Extracted page text data –
=== Begin Enclosure ===

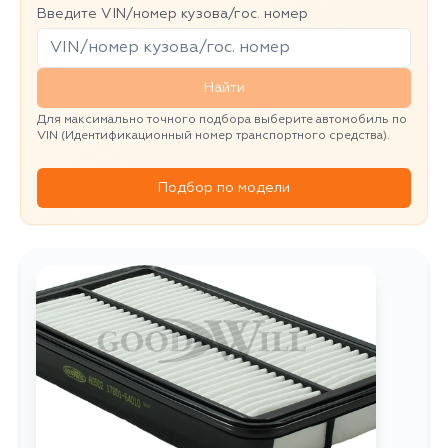
Введите VIN/номер кузова/гос. номер
Найти
Для максимально точного подбора выберите автомобиль по
VIN (Идентификационный номер транспортного средства).
Подбор по модели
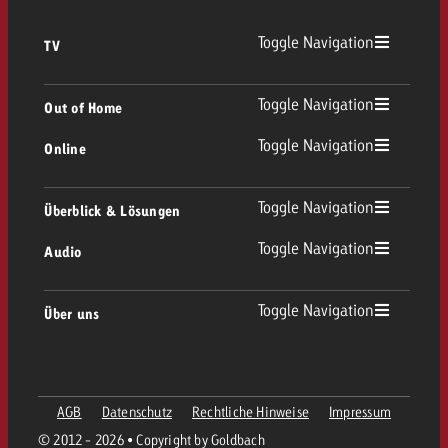
Toggle Navigation
TV
TV Übersicht
Toggle Navigation
Out of Home
Toggle Navigation
Online
Out of Home Übersicht
Lineares TV
Online Übersicht
Toggle Navigation
Überblick & Lösungen
Plakatwerbung
Replay Ads
Toggle Navigation
Audio
Beratung & Crossmedia
Display und Video
Digital Out of Home
Werberichtlinien
Audio Übersicht
Toggle Navigation
Über uns
Goldbach-Portfolio
Advanced TV
Programmatic
Spotanlieferung
Unternehmen
Radio
Werbeformate
Werbemittel-Anlieferung
AGB
Datenschutz
Rechtliche Hinweise
Impressum
Kontaktiere das OOH-Team
Team
Digital Audio
© 2012 - 2026 • Copyright by Goldbach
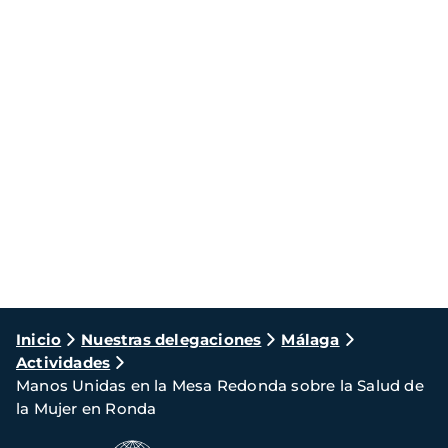
Ruta
Inicio
Nuestras delegaciones
Málaga
Actividades
de
Manos Unidas en la Mesa Redonda sobre la Salud de
navegación
la Mujer en Ronda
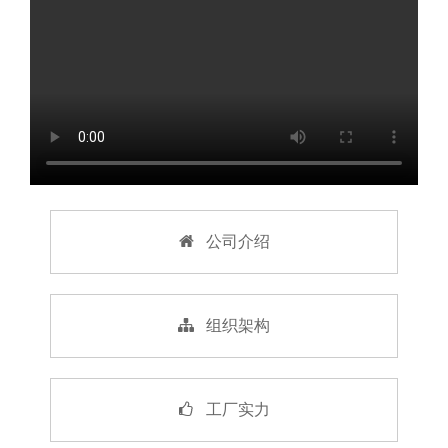
公司介绍
组织架构
工厂实力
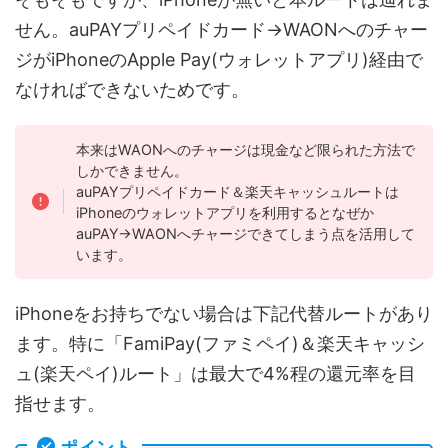
せん。auPAYプリペイドカード→WAONへのチャー
ジがiPhoneのApple Pay(ウォレットアプリ)経由で
なければできないためです。
本来はWAONへのチャージは現金など限られた方法で
しかできません。
auPAYプリペイドカード＆楽天キャッシュルートは
iPhoneのウォレットアプリを利用するとなぜか
auPAY→WAONへチャージできてしまう点を活用して
います。
iPhoneをお持ちでない場合は下記代替ルートがあり
ます。特に「FamiPay(ファミペイ)＆楽天キャッシ
ュ(楽天ペイ)ルート」は最大で4%程の還元率を目
指せます。
ポイント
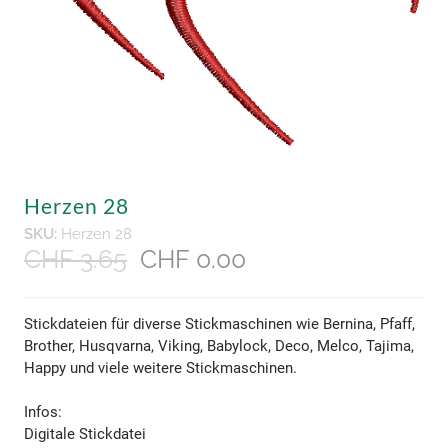
Herzen 28
SKU:
Herzen 28
CHF 3.65
CHF 0.00
Stickdateien für diverse Stickmaschinen wie Bernina, Pfaff,
Brother, Husqvarna, Viking, Babylock, Deco, Melco, Tajima,
Happy und viele weitere Stickmaschinen.
​Infos:
Digitale Stickdatei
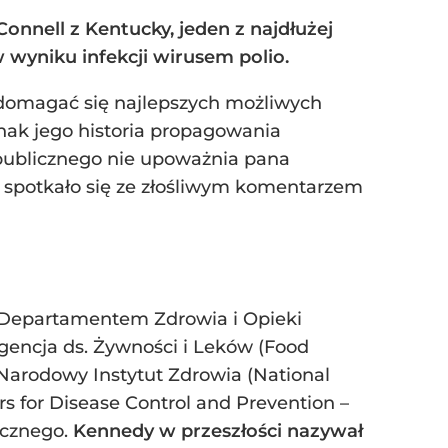
nnell z Kentucky, jeden z najdłużej
w wyniku infekcji wirusem polio.
i domagać się najlepszych możliwych
ak jego historia propagowania
 publicznego nie upoważnia pana
 spotkało się ze złośliwym komentarzem
m Departamentem Zdrowia i Opieki
gencja ds. Żywności i Leków (Food
, Narodowy Instytut Zdrowia (National
rs for Disease Control and Prevention –
icznego.
Kennedy w przeszłości nazywał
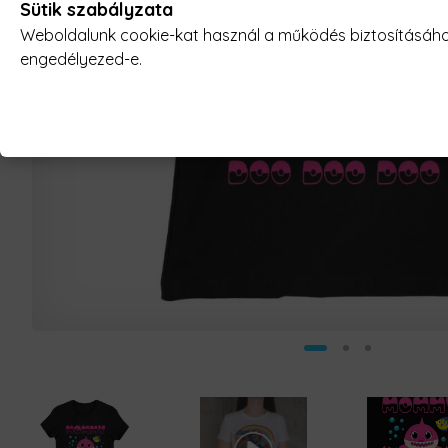
Sütik szabályzata
Weboldalunk cookie-kat használ a működés biztosításához,
engedélyezed-e.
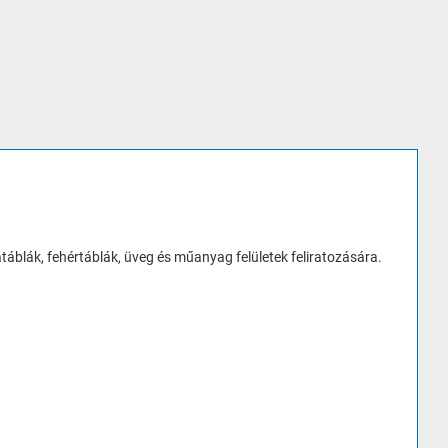
táblák, fehértáblák, üveg és műanyag felületek feliratozására.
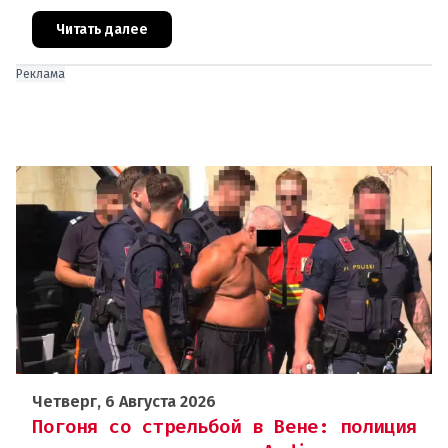
Афганистана по подозрению в изнасиловании
двух 16-летних девушек.Вызов полиции и задер
Читать далее
Реклама
Четверг, 6 Августа 2026
Погоня со стрельбой в Вене: полиция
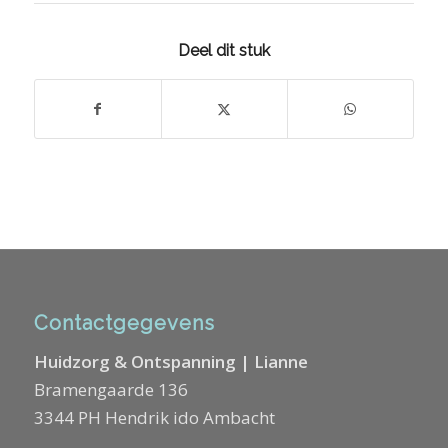
Deel dit stuk
Contactgegevens
Huidzorg & Ontspanning | Lianne
Bramengaarde 136
3344 PH Hendrik ido Ambacht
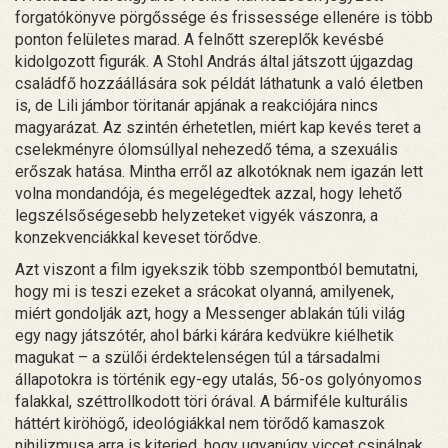
forgatókönyve pörgőssége és frissessége ellenére is több
ponton felületes marad. A felnőtt szereplők kevésbé
kidolgozott figurák. A Stohl András által játszott újgazdag
családfő hozzáállására sok példát láthatunk a való életben
is, de Lili jámbor töritanár apjának a reakciójára nincs
magyarázat. Az szintén érhetetlen, miért kap kevés teret a
cselekményre ólomsúllyal nehezedő téma, a szexuális
erőszak hatása. Mintha erről az alkotóknak nem igazán lett
volna mondandója, és megelégedtek azzal, hogy lehető
legszélsőségesebb helyzeteket vigyék vászonra, a
konzekvenciákkal keveset törődve.
Azt viszont a film igyekszik több szempontból bemutatni,
hogy mi is teszi ezeket a srácokat olyanná, amilyenek,
miért gondolják azt, hogy a Messenger ablakán túli világ
egy nagy játszótér, ahol bárki kárára kedvükre kiélhetik
magukat – a szülői érdektelenségen túl a társadalmi
állapotokra is történik egy-egy utalás, 56-os golyónyomos
falakkal, széttrollkodott töri órával. A bármiféle kulturális
háttért kiröhögő, ideológiákkal nem törődő kamaszok
nihilizmusa arra is kiterjed, hogy ugyanúgy viccet csinálnak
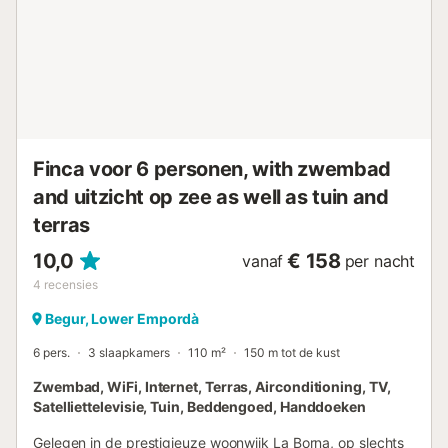
een extra vergoeding. null...
Finca voor 6 personen, with zwembad
and uitzicht op zee as well as tuin and
terras
10,0
€ 158
vanaf
per nacht
4
recensies
Begur, Lower Empordà
6 pers.
3 slaapkamers
110 m²
150 m tot de kust
Zwembad, WiFi, Internet, Terras, Airconditioning, TV,
Satelliettelevisie, Tuin, Beddengoed, Handdoeken
Gelegen in de prestigieuze woonwijk La Borna, op slechts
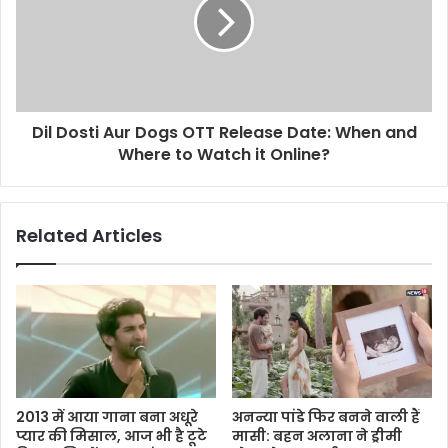
Dil Dosti Aur Dogs OTT Release Date: When and
Where to Watch it Online?
Related Articles
2013 में आया गाना बना अधूरे
अनन्या पांडे फिर बनने वाली हैं
प्यार की मिसाल, आज भी है टूटे
मासी: बहन अलाना ने ड्रीमी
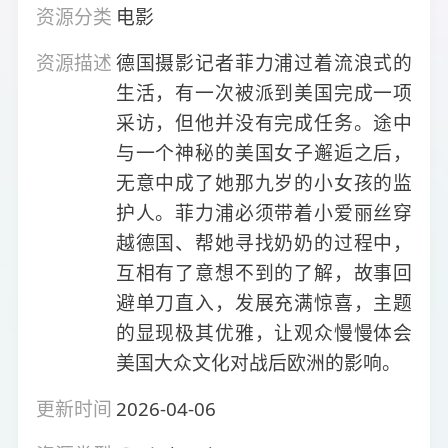
资源分类
电影
资源描述
德国摄影记者菲力浦过着流浪式的
生活，有一次被派到美国完成一项
采访，但他并没有完成任务。途中
与一个神秘的美国女子邂逅之后，
无意中成了她那九岁的小女孩的监
护人。菲力浦必须带着小爱丽丝穿
越德国、帮她寻找奶奶的过程中，
互相有了意想不到的了解，故事回
避单刀直入，发展充满惊喜，主题
的显现极其优雅，让观众慢慢体会
美国大众文化对战后欧洲的影响。
更新时间
2026-04-06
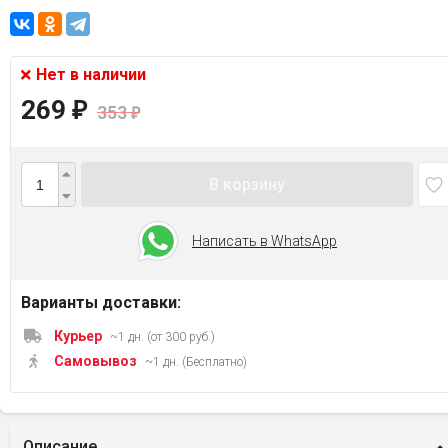
Нет в наличии
269
₽
353
₽
В корзину
Написать в WhatsApp
Варианты доставки:
Курьер
~1 дн. (от 300 руб.)
Самовывоз
~1 дн. (Бесплатно)
Описание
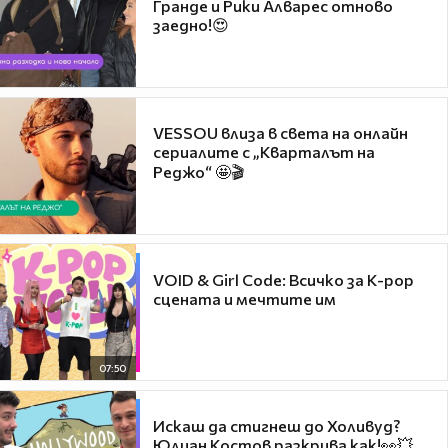
Гранде и Рики Алварес отново
заедно!😍
VESSOU влиза в света на онлайн
сериалите с „Кварталът на
Реджо“ 🤩🎬
VOID & Girl Code: Всичко за K-pop
сцената и мечтите им
07:50
Искаш да стигнеш до Холивуд?
Юлиан Костов разкрива как!👀💥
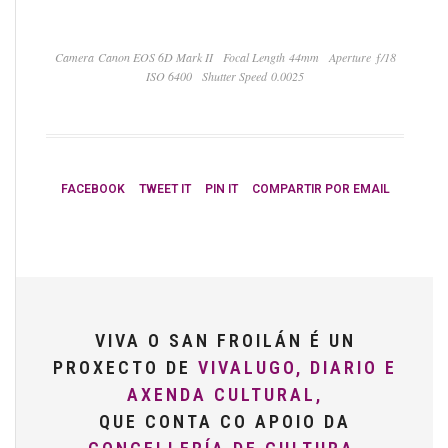
Camera Canon EOS 6D Mark II
Focal Length 44mm
Aperture ƒ/18
ISO 6400
Shutter Speed 0.0025
FACEBOOK
TWEET IT
PIN IT
COMPARTIR POR EMAIL
VIVA O SAN FROILÁN É UN
PROXECTO DE
VIVALUGO, DIARIO E
AXENDA CULTURAL,
QUE CONTA CO APOIO DA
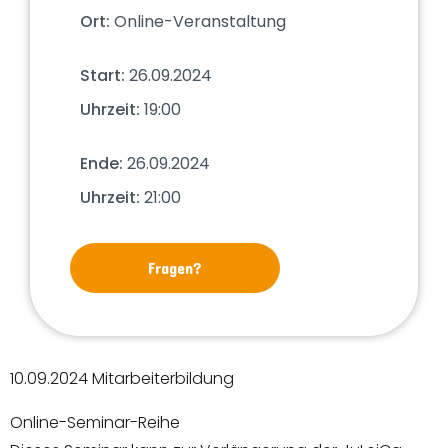
Ort:
Online-Veranstaltung
Start:
26.09.2024
Uhrzeit:
19:00
Ende:
26.09.2024
Uhrzeit:
21:00
Fragen?
10.09.2024 Mitarbeiterbildung
Online-Seminar-Reihe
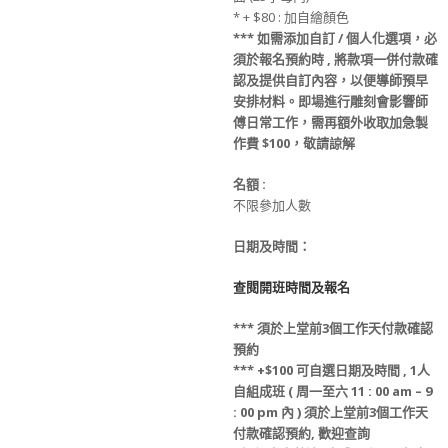
* + $80 : 加自繪顏色
***
如需添加
自訂 / 個人化選項
，必
須於
報名
預約時
, 將款項
一併
付款
確
認及提供
自訂
內容，
以便導師預早
安排材料
。
即場進行雕刻會影響師
傅日常工作，
需再額外收取
加急製
作費
$100，敬請諒解
名額
:
不限參加人數
日期及時間：
查閱開班時間及報名
***
須
於上堂前
3
個工作天
付款
確認
預約
*** +$100
可
自選日期
及
時間 ,
1人
自組成班 ( 周一至六 11 : 00 am – 9
: 00 pm 內 )
須
於上堂前
3
個工作天
付款
確認預約
, 歡迎查詢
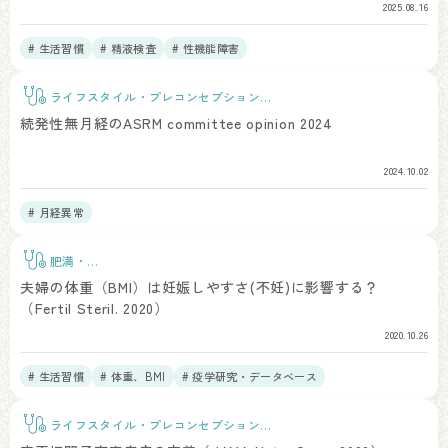
2025.08.16
# 生活習慣
# 精液検査
# 性機能障害
ライフスタイル・プレコンセプションケ
ア
続発性無月経のASRM committee opinion 2024
2024.10.02
# 月経異常
肥満・
BMI
夫婦の体重（BMI）は妊娠しやすさ(不妊)に影響する？
（Fertil Steril. 2020）
2020.10.26
# 生活習慣
# 体重、BMI
# 疫学研究・データベース
ライフスタイル・プレコンセプションケ
ア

=== End Enclosure ===

Task statement – Your task is to set down exactly the lines from the line containing "続発性無月経のASRM committee opinion 2024" to the end of the data above, including both ends.

Your solution –
続発性無月経のASRM committee opinion 2024
2024.10.02
# 月経異常
肥満・
BMI
夫婦の体重（BMI）は妊娠しやすさ(不妊)に影響する？
（Fertil Steril. 2020）
2020.10.26
# 生活習慣
# 体重、BMI
# 疫学研究・データベース
ライフスタイル・プレコンセプションケ
ア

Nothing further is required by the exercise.